1779
Forgotten Founders · Episode 18
1734–1817 · Chester County, Pennsylvania · Delaware

Thomas
McKean

He sent the message that summoned Rodney's midnight ride. He moved his family five times in three months to stay ahead of the British Army, ending in a log house on the Susquehanna. He served as Chief Justice of Pennsylvania for twenty-two years, the longest tenure in American history to that point. He died at eighty-three, having spent fifty-six years in public office.

Lived

1734–1817

Summoned Rodney

Delaware vote · July 2, 1776

Chief Justice of Pennsylvania

1777–1799

Primary Sources

6 confirmed

Six primary documents from fifty-six years of public service. The ride he made possible. The fox hunt through Pennsylvania. The Chief Justiceship that lasted twenty-two years. The letter to Adams that tells the whole story in one passage.

01
1734–1765 · Chester County, Pennsylvania · Delaware
The Lawyer Who Served Two Colonies

Thomas McKean was born on March 19, 1734, in Chester County, Pennsylvania. He read law and was admitted to the bar at eighteen, three years below the normal age. He settled in Delaware. Because Pennsylvania and Delaware shared a common executive until 1776, McKean served simultaneously in both colonial legislatures for years. He was a member of the Delaware Assembly, a justice of the peace, and attorney general of Delaware, all before the Revolution changed anything.

02
July 1776 · Philadelphia · Founders Online
Rodney's Ride — McKean Breaks the Delaware Tie

As the independence vote approached in July 1776, Delaware's delegation was split: McKean was for independence, George Read was against it, and Caesar Rodney was away attending to militia matters. If Delaware was to vote for independence, Rodney had to be there. McKean sent an urgent message to Rodney in Delaware to come to Philadelphia immediately. Rodney rode through the night, eighty miles, arriving at the State House the morning of July 2 in time to break the tie. Delaware voted for independence.

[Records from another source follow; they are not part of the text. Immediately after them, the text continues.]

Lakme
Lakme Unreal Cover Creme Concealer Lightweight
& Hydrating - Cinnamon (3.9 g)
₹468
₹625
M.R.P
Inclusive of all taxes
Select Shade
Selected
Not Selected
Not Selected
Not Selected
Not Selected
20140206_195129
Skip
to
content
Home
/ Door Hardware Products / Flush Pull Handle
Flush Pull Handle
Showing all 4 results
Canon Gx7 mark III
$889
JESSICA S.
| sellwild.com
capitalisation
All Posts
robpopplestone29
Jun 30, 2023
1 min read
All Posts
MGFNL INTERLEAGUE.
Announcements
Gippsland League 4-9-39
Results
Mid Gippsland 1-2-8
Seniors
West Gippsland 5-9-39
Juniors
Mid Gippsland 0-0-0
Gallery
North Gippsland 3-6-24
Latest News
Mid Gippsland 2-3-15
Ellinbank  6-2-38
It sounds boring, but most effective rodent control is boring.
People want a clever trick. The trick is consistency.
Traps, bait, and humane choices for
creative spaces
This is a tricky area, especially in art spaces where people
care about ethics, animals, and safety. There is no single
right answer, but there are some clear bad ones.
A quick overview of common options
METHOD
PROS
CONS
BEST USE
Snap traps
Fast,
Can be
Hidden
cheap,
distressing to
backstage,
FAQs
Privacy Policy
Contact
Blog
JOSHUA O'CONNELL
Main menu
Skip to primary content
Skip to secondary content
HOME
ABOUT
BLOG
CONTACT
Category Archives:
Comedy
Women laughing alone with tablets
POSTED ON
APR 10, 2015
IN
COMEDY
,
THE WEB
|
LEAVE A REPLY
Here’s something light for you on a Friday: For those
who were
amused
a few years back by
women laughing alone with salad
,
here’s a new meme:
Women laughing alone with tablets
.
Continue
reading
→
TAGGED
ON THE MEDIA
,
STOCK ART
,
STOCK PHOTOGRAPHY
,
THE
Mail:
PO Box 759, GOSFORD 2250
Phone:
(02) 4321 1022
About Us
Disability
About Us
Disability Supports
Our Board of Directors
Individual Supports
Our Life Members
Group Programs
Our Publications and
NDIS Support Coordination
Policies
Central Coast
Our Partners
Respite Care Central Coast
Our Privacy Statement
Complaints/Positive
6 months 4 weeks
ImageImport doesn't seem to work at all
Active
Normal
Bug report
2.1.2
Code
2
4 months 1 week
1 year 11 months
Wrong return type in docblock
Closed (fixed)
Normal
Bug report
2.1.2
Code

Rodney's ride would not have happened without McKean's message. McKean signed the Declaration, on a date that has never been definitively established, likely in 1776 but possibly later, and his name appears on the parchment.

Source note: The McKean-to-Rodney message itself has not been found, but McKean's role in summoning Rodney is documented in the Journals of the Continental Congress and in subsequent McKean correspondence at the Historical Society of Pennsylvania and Founders Online.
03
1777–1778 · Pennsylvania and Delaware · Founders Online
Hunted Like a Fox — McKean's Own Account

During the British occupation of Philadelphia in 1777 and 1778, McKean served simultaneously as President of Delaware and as Chief Justice of Pennsylvania, two of the most demanding posts available, while moving his family ahead of the advancing British Army. He described his situation in a letter to John Adams on November 8, 1779, from Philadelphia. The letter is at Founders Online.

The consequence was to be hunted like a fox by the enemy and envied by those, who ought to have been my friends. I was obliged to remove my family five times in a few months, and at last fixed them in a little Log house on the banks of the Susquehanna above an hundred miles from this; but safety was not to be found there, for they were soon obliged to remove again, occasioned by the incursions of the Indians.

Thomas McKean to John Adams · November 8, 1779 · Founders Online · Adams Papers (Philadelphia: McKean Papers draft at Historical Society of Pennsylvania)Founders Online →
04
1781–1808 · Pennsylvania · Philadelphia
Chief Justice and Governor — The Longest Career

McKean served as Chief Justice of Pennsylvania from 1777 to 1799, the longest tenure of any chief justice in American history to that point. He also served as President of the Continental Congress in 1781, the year the Articles of Confederation were ratified, making him the first person to hold both executive and judicial positions under the Articles.

He was elected Governor of Pennsylvania in 1799 and served three terms, until 1808. His career in public office ran from 1752 to 1808, fifty-six years. He died on June 24, 1817, at age eighty-three.